BEGIN Raw data

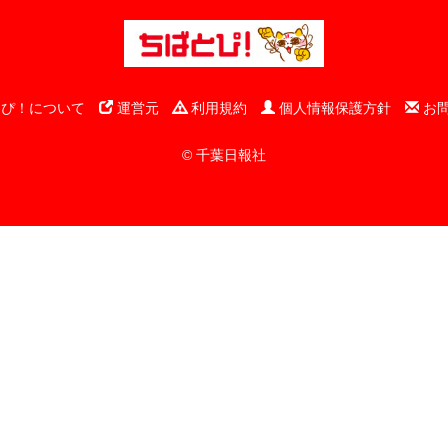
ぴ！について
運営元
利用規約
個人情報保護方針
お
© 千葉日報社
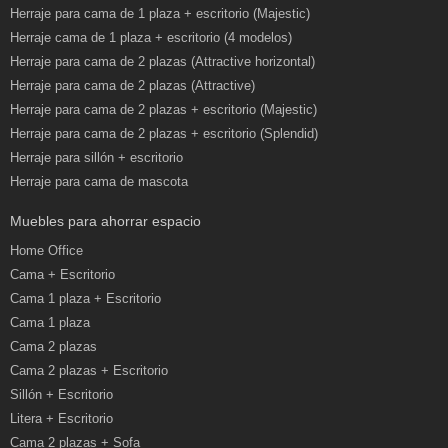
Herraje para cama de 1 plaza + escritorio (Majestic)
Herraje cama de 1 plaza + escritorio (4 modelos)
Herraje para cama de 2 plazas (Attractive horizontal)
Herraje para cama de 2 plazas (Attractive)
Herraje para cama de 2 plazas + escritorio (Majestic)
Herraje para cama de 2 plazas + escritorio (Splendid)
Herraje para sillón + escritorio
Herraje para cama de mascota
Muebles para ahorrar espacio
Home Office
Cama + Escritorio
Cama 1 plaza + Escritorio
Cama 1 plaza
Cama 2 plazas
Cama 2 plazas + Escritorio
Sillón + Escritorio
Litera + Escritorio
Cama 2 plazas + Sofa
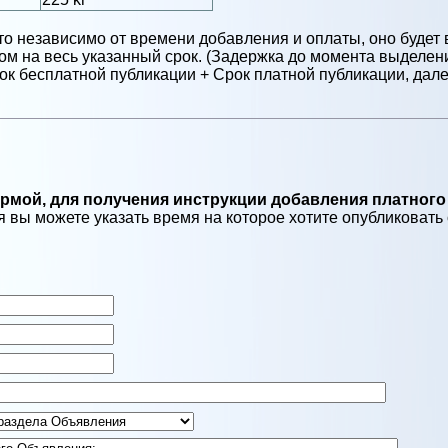
то независимо от времени добавления и оплаты, оно будет 
м на весь указанный срок. (Задержка до момента выделени
к бесплатной публикации + Срок платной публикации, далее
мой, для получения инструкции добавления платного
 вы можете указать время на которое хотите опубликовать о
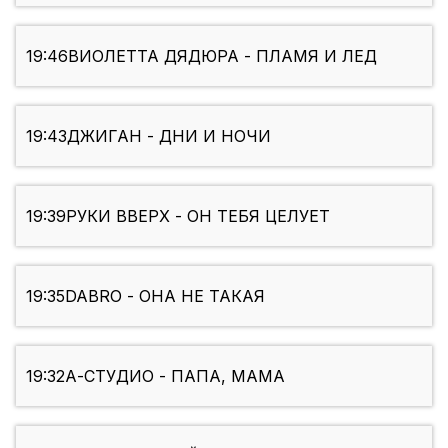
19:46
ВИОЛЕТТА ДЯДЮРА - ПЛАМЯ И ЛЕД
19:43
ДЖИГАН - ДНИ И НОЧИ
19:39
РУКИ ВВЕРХ - ОН ТЕБЯ ЦЕЛУЕТ
19:35
DABRO - ОНА НЕ ТАКАЯ
19:32
А-СТУДИО - ПАПА, МАМА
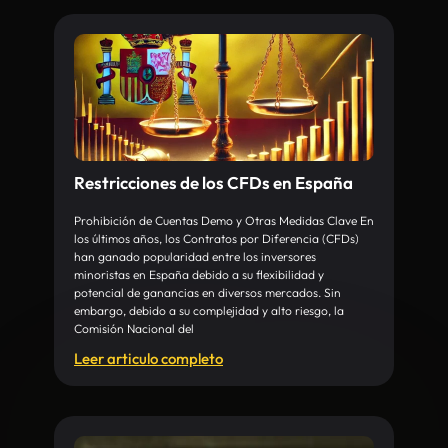
Restricciones de los CFDs en España
Prohibición de Cuentas Demo y Otras Medidas Clave En
los últimos años, los Contratos por Diferencia (CFDs)
han ganado popularidad entre los inversores
minoristas en España debido a su flexibilidad y
potencial de ganancias en diversos mercados. Sin
embargo, debido a su complejidad y alto riesgo, la
Comisión Nacional del
Leer articulo completo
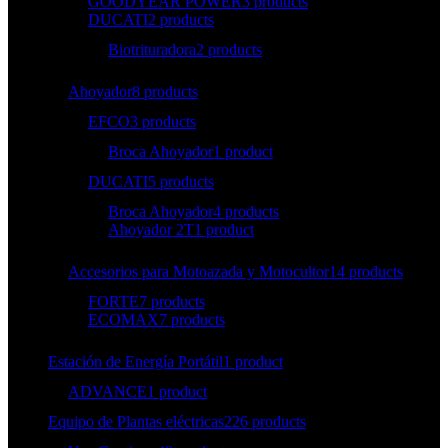
GOODYEAR POWER
3 products
DUCATI
2 products
Biotrituradora
2 products
Ahoyador
8 products
EFCO
3 products
Broca Ahoyador
1 product
DUCATI
5 products
Broca Ahoyador
4 products
Ahoyador 2T
1 product
Accesorios para Motoazada y Motocultor
14 products
FORTE
7 products
ECOMAX
7 products
Estación de Energía Portátil
1 product
ADVANCE
1 product
Equipo de Plantas eléctricas
226 products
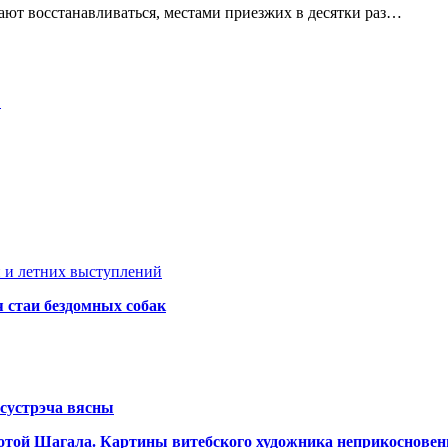
ют восстанавливаться, местами приезжих в десятки раз…
…
 и летних выступлений
я стаи бездомных собак
сустрэча вясны
аботой Шагала. Картины витебского художника неприкоснове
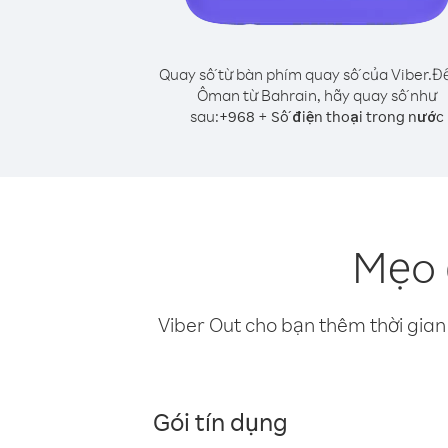
Quay số từ bàn phím quay số của Viber.
Để
Ôman từ Bahrain, hãy quay số như
sau:
+
+
968
Số điện thoại trong nước
Mẹo 
Viber Out cho bạn thêm thời gian 
Gói tín dụng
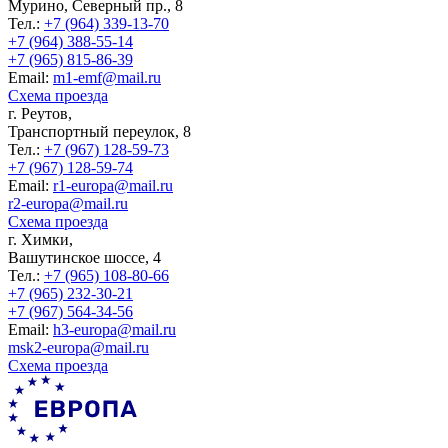
Мурино, Северный пр., 8
Тел.:
+7 (964) 339-13-70
+7 (964) 388-55-14
+7 (965) 815-86-39
Еmail:
m1-emf@mail.ru
Схема проезда
г. Реутов,
Транспортный переулок, 8
Тел.:
+7 (967) 128-59-73
+7 (967) 128-59-74
Еmail:
r1-europa@mail.ru
r2-europa@mail.ru
Схема проезда
г. Химки,
Вашутинское шоссе, 4
Тел.:
+7 (965) 108-80-66
+7 (965) 232-30-21
+7 (967) 564-34-56
Еmail:
h3-europa@mail.ru
msk2-europa@mail.ru
Схема проезда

END Raw data

▶ [Exercise] Find the string "CFDs" in the listing and copy every line in which it occurs.

▶ [Finished exercise]
Restricciones de los CFDs en España
los últimos años, los Contratos por Diferencia (CFDs)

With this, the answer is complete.